Some legal experts who have reviewed the plan said it would violate federal law, including Title VII of the 1964 Civil Rights Act, which prohibits discrimination on the basis of race, ethnicity and sex, as well as the 1967 Age Discrimination in Employment Act.

“This plan is obviously designed to encourage employers to consider these factors in employment, so that’s discrimination and that’s what the law forbids,” said Roger Clegg, president and general counsel for the Center for Equal Opportunity, a Washington think tank that has focused heavily on affirmative action.

“It’s fine to encourage people of all ethnicities, races and gender to apply, and to look at them and to be more diverse in your storytelling and casting,” he added. “But when it comes to hiring, firing and promoting, with an eye on skin color or gender or how old someone is, that’s not something that falls within the law.”

The plan’s enumeration of a specific percentage figure makes it, by definition, a quota, said Manny Klausner, an attorney who represents the Individual Rights Foundation and the Reason Foundation, both based in L.A. “If you want to encourage diverse theater, do it with quality and don’t do it with numbers.”

More problematic, Klausner said, is whether theaters that are affiliated with public universities could institute such a policy. California Proposition 209 prohibits state institutions from discriminating on the basis of ethnicity, race or gender.

Many Southern California theaters are affiliated with state schools, though some fall within a gray area. The La Jolla Playhouse is on the campus of UC San Diego. Although it remains an independent legal and financial entity, the playhouse said on its website that it shares staff and facilities with the university.

The playhouse received national attention in 2012 for its staging of a new Duncan Sheik musical, “The Nightingale,” in which Chinese characters were cast with predominantly non-Asian actors.

Christopher Ashley, the playhouse’s artistic director, said in an emailed statement that the company supports “the spirit of the proposal” and agrees with the “urgent need for action on the issues it addresses.”

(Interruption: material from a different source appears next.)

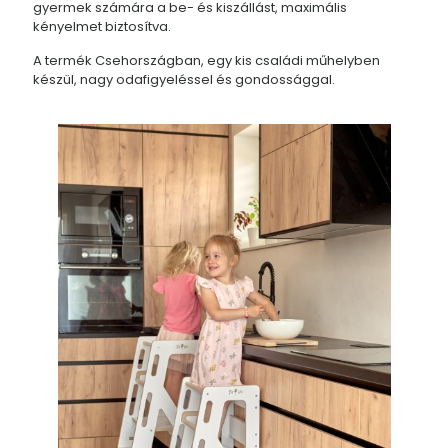
gyermek számára a be- és kiszállást, maximális
kényelmet biztosítva.
A termék Csehországban, egy kis családi műhelyben
készül, nagy odafigyeléssel és gondossággal.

At the Valley Performing Arts Center, which presents theater and other live shows at Cal State Northridge, staff members are technically employees of the California State University system.

Some L.A. theater leaders are uncertain whether more diverse companies will necessarily translate to a bigger, broader audience.

“I don’t think just because your staff is diverse will ensure a diverse and larger audience,” said Terence McFarland, who heads the L.A. Stage Alliance. “That said, I think that this being L.A., we want the stories of L.A. to be told on our stages, and the more reflective we are of the stories of the day, the stronger the community.”

Among theater companies that have voiced support for the diversity plan are the Pasadena Playhouse and A Noise Within, also in Pasadena.

“Diversity has been part of my entire 17-year tenure here for both on and off stage,” said Sheldon Epps, artistic director of the Pasadena Playhouse, by email.

Leaders at Center Theatre Group, L.A.’s biggest theater company, have reviewed the plan but have made no formal announcements.

“The proposal is on the table, but there has been no decision yet,” said Michael Ritchie, the company’s artistic director. He said CTG has created its own internal diversity task force that involves staff members at various levels.

“We’re trying to find the best way to be diverse,” he said.

Wren Brown, who heads L.A.’s Ebony Repertory Theatre, said the company’s primary consideration when hiring is merit.

“I would never want to function in exclusion,” said Brown, whose company’s mission is rooted in “the unique African American journey to freedom.”

“If you encounter a meritorious person who is female, younger, etc., that consideration should first be based on merit, then inclusion. Everybody wins in that scenario.”

East-West said its next step is to start conversations among theater companies and to build local support for the plan. The company said it also hopes to broaden the plan nationally, but it didn’t provide a timetable.